JAKARTA – Ketika masyarakat tidak siap dengan kemajuan itu, ekses negatif pun merebak.Kompas (6/2/2017) mencatat bagaimana reproduksi informasi melalui peranti digital dapat memicu konflik sosial di sejumlah tempat di Indonesia. Gara-garanya, banyak masyarakat yang sekadar membagi tautan dan konten ke akun media sosial tanpa mengecek kebenaran informasi yang disebarkannya. Kondisi tersebut menguak kembali kondisi literasi di Tanah Air yang masih memprihatinkan. Melek digital (digital literacy) yang selalu dihubungkan dengan kemampuan masyarakat membaca dan mengevaluasi informasi yang mereka peroleh.

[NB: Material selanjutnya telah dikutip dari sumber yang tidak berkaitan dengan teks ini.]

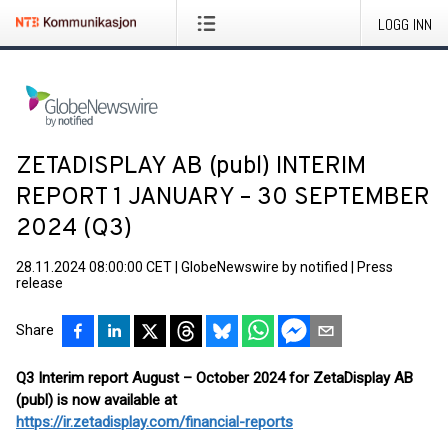
LOGG INN
ZETADISPLAY AB (publ) INTERIM
REPORT 1 JANUARY – 30 SEPTEMBER
2024 (Q3)
28.11.2024 08:00:00 CET
|
GlobeNewswire by notified
|
Press
release
Share
Q3 Interim report August – October 2024 for ZetaDisplay AB
(publ) is now available at
https://ir.zetadisplay.com/financial-reports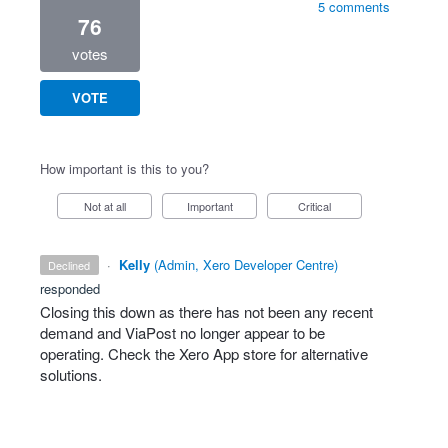
5 comments
76
votes
VOTE
How important is this to you?
Not at all
Important
Critical
·
Kelly
(
Admin, Xero Developer Centre
)
declined
responded
Closing this down as there has not been any recent
demand and ViaPost no longer appear to be
operating. Check the Xero App store for alternative
solutions.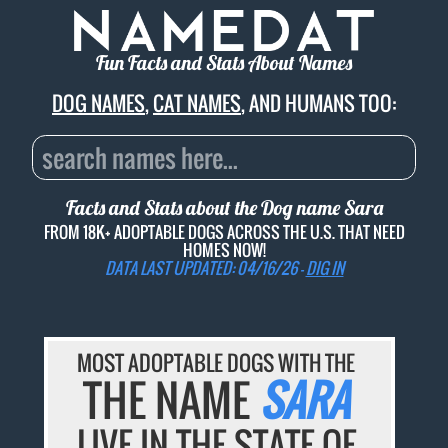
Fun Facts and Stats About Names
DOG NAMES
,
CAT NAMES
, AND HUMANS TOO:
Facts and Stats about the Dog name
Sara
FROM 18K+ ADOPTABLE DOGS ACROSS THE U.S. THAT NEED
HOMES NOW!
DATA LAST UPDATED: 04/16/26 -
DIG IN
MOST ADOPTABLE DOGS WITH THE
THE NAME
SARA
LIVE IN THE STATE OF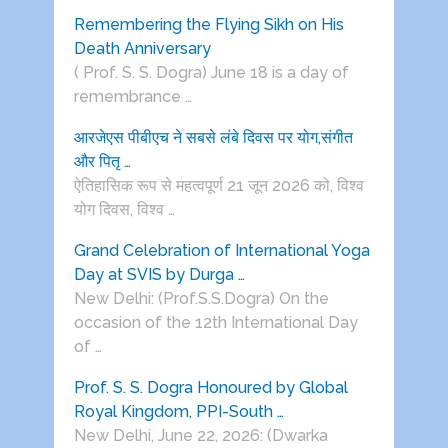
Remembering the Flying Sikh on His
Death Anniversary
( Prof. S. S. Dogra) June 18 is a day of
remembrance …
आरजेएस पीबीएच ने सबसे लंबे दिवस पर योग,संगीत
और पितृ …
ऐतिहासिक रूप से महत्वपूर्ण 21 जून 2026 को, विश्व
योग दिवस, विश्व …
Grand Celebration of International Yoga
Day at SVIS by Durga …
New Delhi: (Prof.S.S.Dogra) On the
occasion of the 12th International Day
of …
Prof. S. S. Dogra Honoured by Global
Royal Kingdom, PPI-South …
New Delhi, June 22, 2026: (Dwarka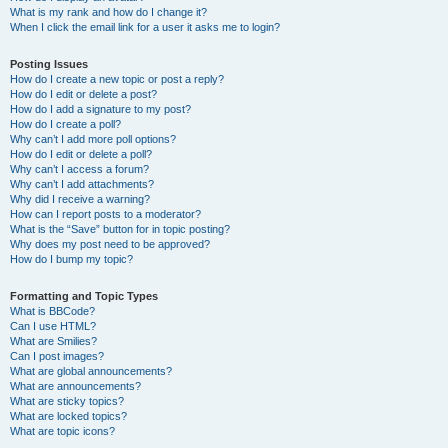
What is my rank and how do I change it?
When I click the email link for a user it asks me to login?
Posting Issues
How do I create a new topic or post a reply?
How do I edit or delete a post?
How do I add a signature to my post?
How do I create a poll?
Why can’t I add more poll options?
How do I edit or delete a poll?
Why can’t I access a forum?
Why can’t I add attachments?
Why did I receive a warning?
How can I report posts to a moderator?
What is the “Save” button for in topic posting?
Why does my post need to be approved?
How do I bump my topic?
Formatting and Topic Types
What is BBCode?
Can I use HTML?
What are Smilies?
Can I post images?
What are global announcements?
What are announcements?
What are sticky topics?
What are locked topics?
What are topic icons?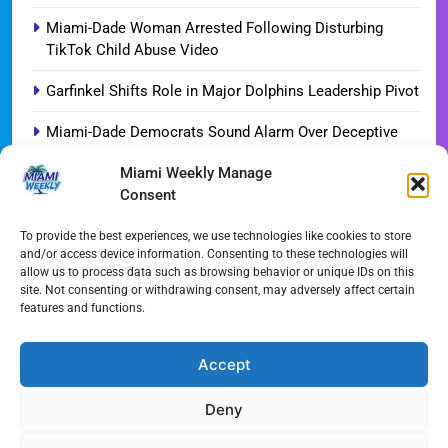
Miami-Dade Woman Arrested Following Disturbing
TikTok Child Abuse Video
Garfinkel Shifts Role in Major Dolphins Leadership Pivot
Miami-Dade Democrats Sound Alarm Over Deceptive
‘Slate’ Mailers
Miami Weekly Manage
Consent
Miami’s $10M Rescue: Fire Stations at Breaking Point
Ahead of $450M Bond Vote
To provide the best experiences, we use technologies like cookies to store
and/or access device information. Consenting to these technologies will
Miami’s Historic Heart at Risk: The Battle for Dinner Key
allow us to process data such as browsing behavior or unique IDs on this
site. Not consenting or withdrawing consent, may adversely affect certain
Streaming Wars Redux: The Top 10 Must-Watch Shows
features and functions.
of August 2026
Wynwood’s New Sound: ‘Long Play Thursdays’ Debuts
Accept
Deny
All Rights Reserved - Miami
Contact@Miami-Weekly.com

Dalam konteks yang lebih luas, menurut Dyah Safitri Dosen Manajemen Informasi dan Dokumen, Program Pendidikan Vokasi UI, budaya melek digital dapat juga dibangun di tengah masyarakat. Sebagai profesional informasi, pustakawan berada di garda depan dalam membangun melek digital. “Pustakawan dapat menjadi jembatan pertukaran pengetahuan dari yang sudah melek digital ataupun yang belum,” ucap Dyah
Masyarakat dengan level melek digital yang bervariasi juga harus dapat difasilitasi oleh pustakawan sehingga mereka dapat saling berbagi dan membangun program kolaboratif. Setiap orang yang memiliki potensi dapat saling belajar dan mengajar sehingga melek digital dapat diperkuat melalui komunitas masyarakat.
Perpustakaan umum ataupun perpustakaan komunitas dapat melakukan penguatan dalam melek digital karena digitalisasi memang membutuhkan budaya baru berupa keterbukaan, kemanfaatan, inklusif, dan merasakan pengalaman menggunakan kemajuan teknologi informasi.
“Artinya, ketika kita berhasil membangun kesadaran melek digital pada level siswa ataupun masyarakat, dampak negatif berupa informasi bohong, hasutan, atau ujaran kebencian di multimedia sekalipun dapat ditekan. Kita boleh berharap informasi negatif seperti itu tak akan mendapat tempat suatu saat nanti,” terangnya.